═════ Available data
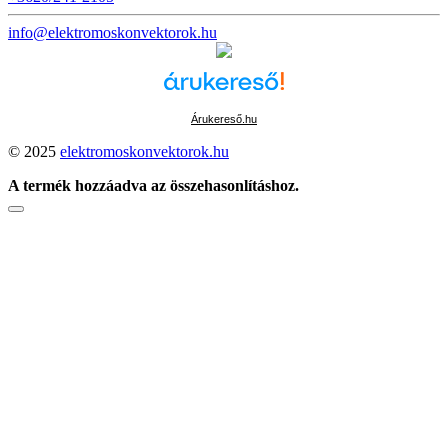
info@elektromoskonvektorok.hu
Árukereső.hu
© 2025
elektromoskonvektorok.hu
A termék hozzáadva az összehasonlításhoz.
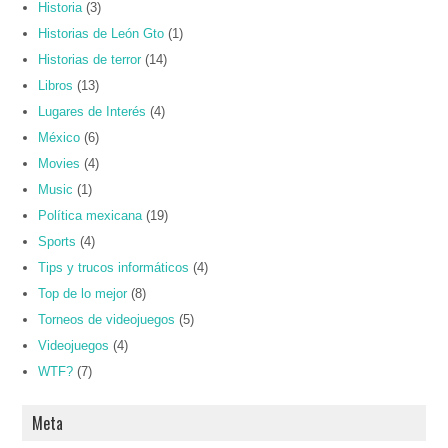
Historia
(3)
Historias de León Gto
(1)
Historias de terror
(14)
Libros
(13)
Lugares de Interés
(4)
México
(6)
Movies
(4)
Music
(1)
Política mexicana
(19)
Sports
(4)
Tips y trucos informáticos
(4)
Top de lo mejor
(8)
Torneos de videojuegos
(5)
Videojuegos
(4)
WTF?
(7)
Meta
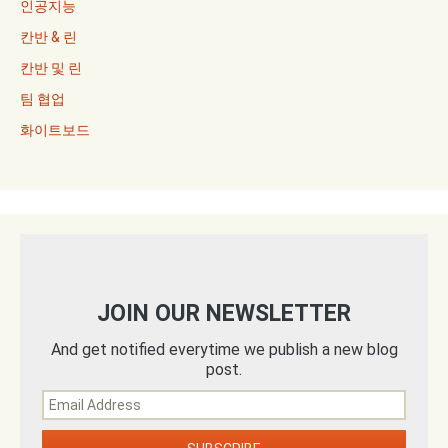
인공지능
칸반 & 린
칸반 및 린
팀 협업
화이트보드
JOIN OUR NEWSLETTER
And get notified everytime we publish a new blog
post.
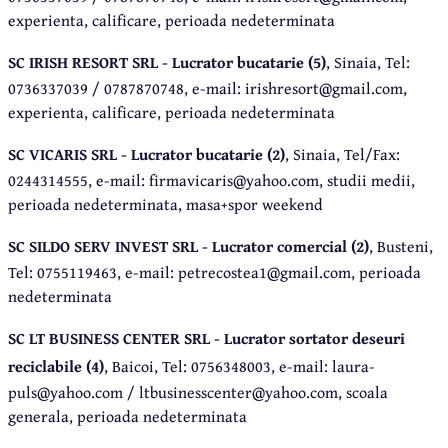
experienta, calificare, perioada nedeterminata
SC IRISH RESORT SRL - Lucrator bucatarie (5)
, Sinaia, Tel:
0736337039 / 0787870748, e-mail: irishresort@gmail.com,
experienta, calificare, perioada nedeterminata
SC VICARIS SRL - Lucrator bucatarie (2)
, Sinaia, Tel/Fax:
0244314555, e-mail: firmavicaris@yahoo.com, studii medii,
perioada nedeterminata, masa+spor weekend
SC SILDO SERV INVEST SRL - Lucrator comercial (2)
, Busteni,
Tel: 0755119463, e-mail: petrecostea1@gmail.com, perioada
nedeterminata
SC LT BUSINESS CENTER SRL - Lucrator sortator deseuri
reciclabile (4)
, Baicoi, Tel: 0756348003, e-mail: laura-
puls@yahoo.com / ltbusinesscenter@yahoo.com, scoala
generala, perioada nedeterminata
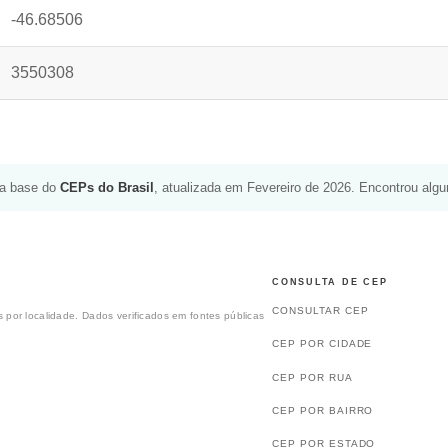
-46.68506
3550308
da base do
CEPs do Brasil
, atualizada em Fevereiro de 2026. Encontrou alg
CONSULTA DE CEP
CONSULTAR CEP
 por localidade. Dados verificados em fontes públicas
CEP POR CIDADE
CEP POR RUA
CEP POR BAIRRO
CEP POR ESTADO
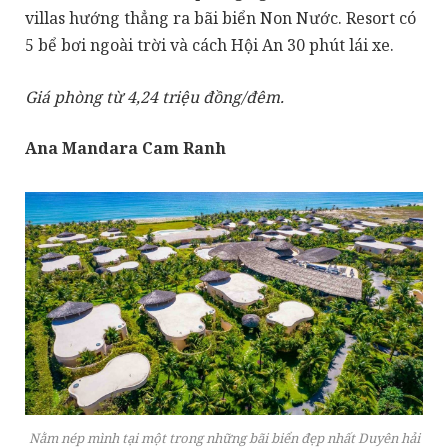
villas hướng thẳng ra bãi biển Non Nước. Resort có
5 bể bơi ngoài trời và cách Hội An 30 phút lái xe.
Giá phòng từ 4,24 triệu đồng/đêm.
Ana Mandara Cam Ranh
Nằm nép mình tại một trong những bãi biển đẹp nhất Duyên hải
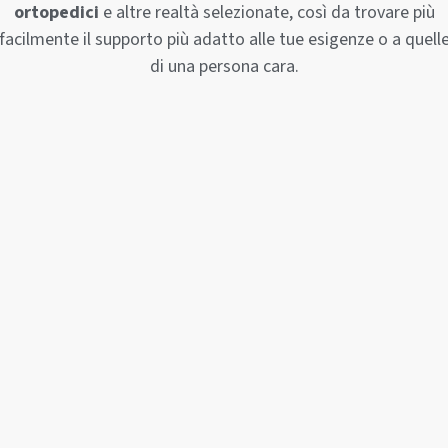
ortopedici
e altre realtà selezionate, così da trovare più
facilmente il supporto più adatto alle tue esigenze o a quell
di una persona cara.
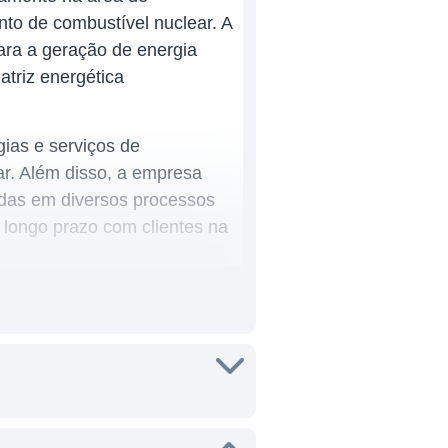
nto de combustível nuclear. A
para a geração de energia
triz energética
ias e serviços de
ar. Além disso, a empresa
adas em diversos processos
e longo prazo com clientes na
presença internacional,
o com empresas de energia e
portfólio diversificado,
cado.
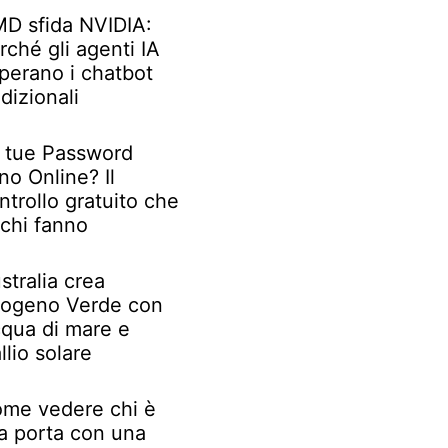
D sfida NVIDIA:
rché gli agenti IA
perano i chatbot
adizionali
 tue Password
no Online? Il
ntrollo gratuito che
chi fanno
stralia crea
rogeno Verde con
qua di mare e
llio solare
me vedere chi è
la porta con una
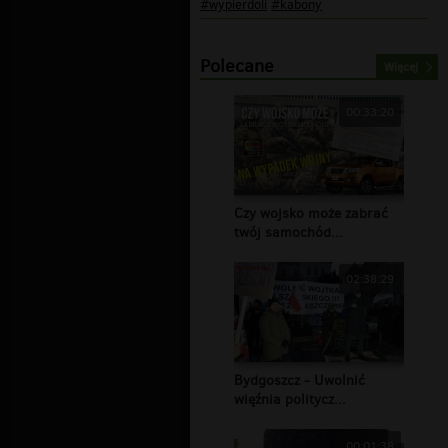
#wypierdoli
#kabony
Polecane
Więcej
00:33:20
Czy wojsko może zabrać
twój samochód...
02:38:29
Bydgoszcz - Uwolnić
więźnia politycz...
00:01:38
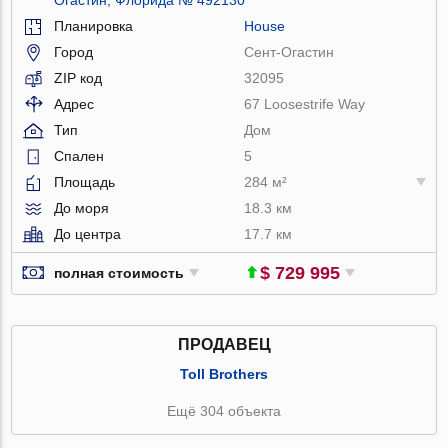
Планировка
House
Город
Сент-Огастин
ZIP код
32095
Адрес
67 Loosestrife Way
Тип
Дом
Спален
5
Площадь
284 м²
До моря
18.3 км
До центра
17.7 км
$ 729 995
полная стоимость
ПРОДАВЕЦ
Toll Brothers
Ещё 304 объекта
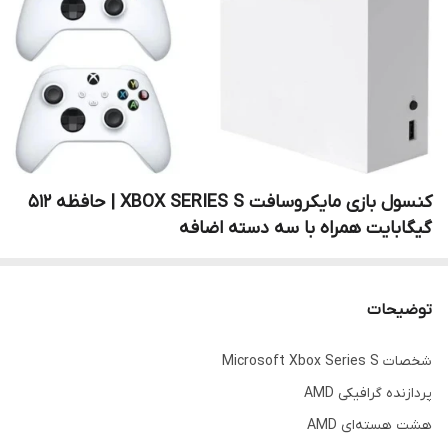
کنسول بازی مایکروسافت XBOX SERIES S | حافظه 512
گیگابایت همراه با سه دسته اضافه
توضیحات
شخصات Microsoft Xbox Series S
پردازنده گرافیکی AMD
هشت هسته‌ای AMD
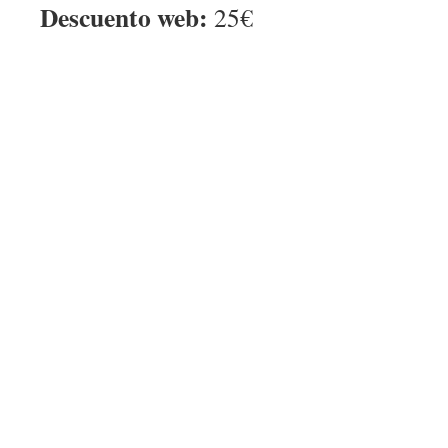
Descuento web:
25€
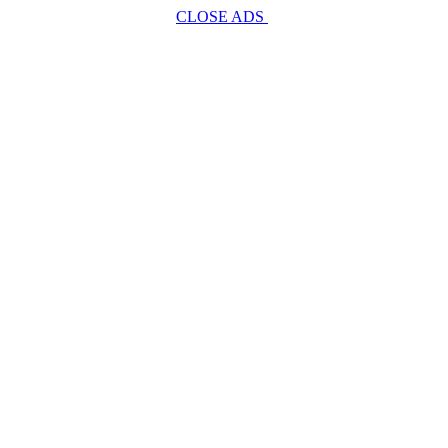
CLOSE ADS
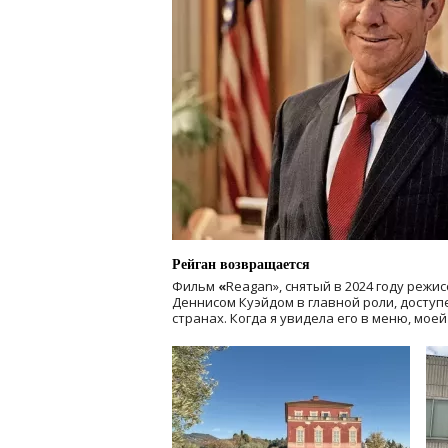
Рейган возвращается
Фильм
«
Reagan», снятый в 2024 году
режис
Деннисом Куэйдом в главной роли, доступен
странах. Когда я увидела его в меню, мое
══════════
═════ Available data
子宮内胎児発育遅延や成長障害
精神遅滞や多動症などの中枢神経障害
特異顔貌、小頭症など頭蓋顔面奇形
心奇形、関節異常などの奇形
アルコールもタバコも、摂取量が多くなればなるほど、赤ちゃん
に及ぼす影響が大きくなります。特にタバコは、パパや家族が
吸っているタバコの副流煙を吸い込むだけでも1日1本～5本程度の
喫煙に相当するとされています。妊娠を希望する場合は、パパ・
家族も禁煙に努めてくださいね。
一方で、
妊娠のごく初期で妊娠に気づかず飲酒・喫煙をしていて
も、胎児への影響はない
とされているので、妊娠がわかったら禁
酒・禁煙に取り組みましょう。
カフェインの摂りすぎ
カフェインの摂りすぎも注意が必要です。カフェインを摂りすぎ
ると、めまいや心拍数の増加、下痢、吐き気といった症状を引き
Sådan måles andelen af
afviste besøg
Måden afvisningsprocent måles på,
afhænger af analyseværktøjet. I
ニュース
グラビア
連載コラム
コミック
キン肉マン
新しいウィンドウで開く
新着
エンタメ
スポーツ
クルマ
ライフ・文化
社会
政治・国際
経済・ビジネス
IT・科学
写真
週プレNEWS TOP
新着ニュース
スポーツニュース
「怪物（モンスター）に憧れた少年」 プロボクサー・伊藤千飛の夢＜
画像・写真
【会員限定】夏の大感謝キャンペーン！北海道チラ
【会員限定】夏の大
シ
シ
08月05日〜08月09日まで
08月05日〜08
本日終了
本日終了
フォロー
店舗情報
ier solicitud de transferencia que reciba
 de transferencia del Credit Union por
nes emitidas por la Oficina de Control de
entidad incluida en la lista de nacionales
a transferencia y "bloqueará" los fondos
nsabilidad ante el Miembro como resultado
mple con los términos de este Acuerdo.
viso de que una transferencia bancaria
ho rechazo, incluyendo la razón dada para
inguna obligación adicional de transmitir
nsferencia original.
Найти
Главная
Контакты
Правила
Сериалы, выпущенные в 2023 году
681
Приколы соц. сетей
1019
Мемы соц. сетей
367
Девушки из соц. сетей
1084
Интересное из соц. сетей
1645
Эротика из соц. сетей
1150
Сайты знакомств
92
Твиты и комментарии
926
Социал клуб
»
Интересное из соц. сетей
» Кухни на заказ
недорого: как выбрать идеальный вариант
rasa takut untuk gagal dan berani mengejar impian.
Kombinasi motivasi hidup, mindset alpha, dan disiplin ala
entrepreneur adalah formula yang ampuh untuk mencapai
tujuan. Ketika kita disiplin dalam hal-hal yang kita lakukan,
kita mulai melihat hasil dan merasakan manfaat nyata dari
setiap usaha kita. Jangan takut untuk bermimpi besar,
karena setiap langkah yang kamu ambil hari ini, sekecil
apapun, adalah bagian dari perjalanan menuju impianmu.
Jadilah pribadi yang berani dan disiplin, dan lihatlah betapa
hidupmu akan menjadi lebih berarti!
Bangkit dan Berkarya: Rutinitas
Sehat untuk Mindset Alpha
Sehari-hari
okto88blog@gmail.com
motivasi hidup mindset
══════════
• _Assigned task_: From the line that has "Эротика из соц. сетей" through the line that has "karena setiap langkah", copy every line exactly as it appears above, and leave out all others.

• _Problem solution_:
Эротика из соц. сетей
1150
Сайты знакомств
92
Твиты и комментарии
926
Социал клуб
»
Интересное из соц. сетей
» Кухни на заказ
недорого: как выбрать идеальный вариант
rasa takut untuk gagal dan berani mengejar impian.
Kombinasi motivasi hidup, mindset alpha, dan disiplin ala
entrepreneur adalah formula yang ampuh untuk mencapai
tujuan. Ketika kita disiplin dalam hal-hal yang kita lakukan,
kita mulai melihat hasil dan merasakan manfaat nyata dari
setiap usaha kita. Jangan takut untuk bermimpi besar,
karena setiap langkah yang kamu ambil hari ini, sekecil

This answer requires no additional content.